▼

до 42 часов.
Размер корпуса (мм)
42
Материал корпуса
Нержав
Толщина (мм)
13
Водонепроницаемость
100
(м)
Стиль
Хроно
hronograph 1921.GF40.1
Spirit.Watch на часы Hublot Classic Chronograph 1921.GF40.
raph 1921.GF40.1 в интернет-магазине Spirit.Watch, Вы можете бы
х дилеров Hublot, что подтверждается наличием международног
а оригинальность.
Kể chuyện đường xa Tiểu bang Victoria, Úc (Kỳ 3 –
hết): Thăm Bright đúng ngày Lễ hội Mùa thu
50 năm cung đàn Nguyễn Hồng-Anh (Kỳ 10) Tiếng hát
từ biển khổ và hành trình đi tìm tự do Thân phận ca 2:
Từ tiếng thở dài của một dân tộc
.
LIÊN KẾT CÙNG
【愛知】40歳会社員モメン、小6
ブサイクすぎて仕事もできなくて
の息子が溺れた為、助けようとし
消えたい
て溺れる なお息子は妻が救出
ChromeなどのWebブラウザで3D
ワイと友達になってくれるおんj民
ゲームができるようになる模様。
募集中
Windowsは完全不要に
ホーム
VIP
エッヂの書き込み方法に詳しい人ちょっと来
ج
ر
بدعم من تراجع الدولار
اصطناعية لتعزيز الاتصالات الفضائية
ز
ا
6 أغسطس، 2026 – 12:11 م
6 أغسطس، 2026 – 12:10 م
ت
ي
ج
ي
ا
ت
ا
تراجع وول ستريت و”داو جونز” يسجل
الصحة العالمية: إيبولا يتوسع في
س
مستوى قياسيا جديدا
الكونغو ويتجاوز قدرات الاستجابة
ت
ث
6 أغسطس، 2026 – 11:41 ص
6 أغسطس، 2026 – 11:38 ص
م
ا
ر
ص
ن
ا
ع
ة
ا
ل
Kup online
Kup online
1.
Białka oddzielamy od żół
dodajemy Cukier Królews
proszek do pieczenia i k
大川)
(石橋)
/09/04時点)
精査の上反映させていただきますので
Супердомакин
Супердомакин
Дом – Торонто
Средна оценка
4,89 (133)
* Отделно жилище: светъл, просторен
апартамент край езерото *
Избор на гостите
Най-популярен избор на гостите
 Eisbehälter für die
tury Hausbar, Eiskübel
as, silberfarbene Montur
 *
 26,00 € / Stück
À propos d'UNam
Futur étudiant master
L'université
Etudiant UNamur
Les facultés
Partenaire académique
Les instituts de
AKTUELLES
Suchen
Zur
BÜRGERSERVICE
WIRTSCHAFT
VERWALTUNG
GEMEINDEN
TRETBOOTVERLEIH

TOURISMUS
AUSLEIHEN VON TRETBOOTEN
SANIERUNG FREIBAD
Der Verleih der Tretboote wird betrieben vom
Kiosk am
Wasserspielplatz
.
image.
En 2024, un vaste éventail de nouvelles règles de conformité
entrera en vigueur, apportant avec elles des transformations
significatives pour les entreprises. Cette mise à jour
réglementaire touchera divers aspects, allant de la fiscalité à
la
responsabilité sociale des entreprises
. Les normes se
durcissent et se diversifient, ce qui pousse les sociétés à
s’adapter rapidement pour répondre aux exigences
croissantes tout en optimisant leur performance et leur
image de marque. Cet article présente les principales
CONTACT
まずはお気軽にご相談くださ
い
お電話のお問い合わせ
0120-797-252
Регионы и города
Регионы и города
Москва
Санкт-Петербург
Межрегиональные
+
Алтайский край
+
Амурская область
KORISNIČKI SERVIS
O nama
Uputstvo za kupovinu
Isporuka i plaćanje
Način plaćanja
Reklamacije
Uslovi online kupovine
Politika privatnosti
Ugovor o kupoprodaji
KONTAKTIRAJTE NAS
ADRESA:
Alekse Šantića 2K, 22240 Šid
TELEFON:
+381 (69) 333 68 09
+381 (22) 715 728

▲

__Goal of the exercise__
Word for word, set down all of the records above.

__Answer box__
до 42 часов.
Размер корпуса (мм)
42
Материал корпуса
Нержав
Толщина (мм)
13
Водонепроницаемость
100
(м)
Стиль
Хроно
hronograph 1921.GF40.1
Spirit.Watch на часы Hublot Classic Chronograph 1921.GF40.
raph 1921.GF40.1 в интернет-магазине Spirit.Watch, Вы можете бы
х дилеров Hublot, что подтверждается наличием международног
а оригинальность.
Kể chuyện đường xa Tiểu bang Victoria, Úc (Kỳ 3 –
hết): Thăm Bright đúng ngày Lễ hội Mùa thu
50 năm cung đàn Nguyễn Hồng-Anh (Kỳ 10) Tiếng hát
từ biển khổ và hành trình đi tìm tự do Thân phận ca 2:
Từ tiếng thở dài của một dân tộc
.
LIÊN KẾT CÙNG
【愛知】40歳会社員モメン、小6
ブサイクすぎて仕事もできなくて
の息子が溺れた為、助けようとし
消えたい
て溺れる なお息子は妻が救出
ChromeなどのWebブラウザで3D
ワイと友達になってくれるおんj民
ゲームができるようになる模様。
募集中
Windowsは完全不要に
ホーム
VIP
エッヂの書き込み方法に詳しい人ちょっと来
ج
ر
بدعم من تراجع الدولار
اصطناعية لتعزيز الاتصالات الفضائية
ز
ا
6 أغسطس، 2026 – 12:11 م
6 أغسطس، 2026 – 12:10 م
ت
ي
ج
ي
ا
ت
ا
تراجع وول ستريت و”داو جونز” يسجل
الصحة العالمية: إيبولا يتوسع في
س
مستوى قياسيا جديدا
الكونغو ويتجاوز قدرات الاستجابة
ت
ث
6 أغسطس، 2026 – 11:41 ص
6 أغسطس، 2026 – 11:38 ص
م
ا
ر
ص
ن
ا
ع
ة
ا
ل
Kup online
Kup online
1.
Białka oddzielamy od żół
dodajemy Cukier Królews
proszek do pieczenia i k
大川)
(石橋)
/09/04時点)
精査の上反映させていただきますので
Супердомакин
Супердомакин
Дом – Торонто
Средна оценка
4,89 (133)
* Отделно жилище: светъл, просторен
апартамент край езерото *
Избор на гостите
Най-популярен избор на гостите
 Eisbehälter für die
tury Hausbar, Eiskübel
as, silberfarbene Montur
 *
 26,00 € / Stück
À propos d'UNam
Futur étudiant master
L'université
Etudiant UNamur
Les facultés
Partenaire académique
Les instituts de
AKTUELLES
Suchen
Zur
BÜRGERSERVICE
WIRTSCHAFT
VERWALTUNG
GEMEINDEN
TRETBOOTVERLEIH

TOURISMUS
AUSLEIHEN VON TRETBOOTEN
SANIERUNG FREIBAD
Der Verleih der Tretboote wird betrieben vom
Kiosk am
Wasserspielplatz
.
image.
En 2024, un vaste éventail de nouvelles règles de conformité
entrera en vigueur, apportant avec elles des transformations
significatives pour les entreprises. Cette mise à jour
réglementaire touchera divers aspects, allant de la fiscalité à
la
responsabilité sociale des entreprises
. Les normes se
durcissent et se diversifient, ce qui pousse les sociétés à
s’adapter rapidement pour répondre aux exigences
croissantes tout en optimisant leur performance et leur
image de marque. Cet article présente les principales
CONTACT
まずはお気軽にご相談くださ
い
お電話のお問い合わせ
0120-797-252
Регионы и города
Регионы и города
Москва
Санкт-Петербург
Межрегиональные
+
Алтайский край
+
Амурская область
KORISNIČKI SERVIS
O nama
Uputstvo za kupovinu
Isporuka i plaćanje
Način plaćanja
Reklamacije
Uslovi online kupovine
Politika privatnosti
Ugovor o kupoprodaji
KONTAKTIRAJTE NAS
ADRESA:
Alekse Šantića 2K, 22240 Šid
TELEFON:
+381 (69) 333 68 09
+381 (22) 715 728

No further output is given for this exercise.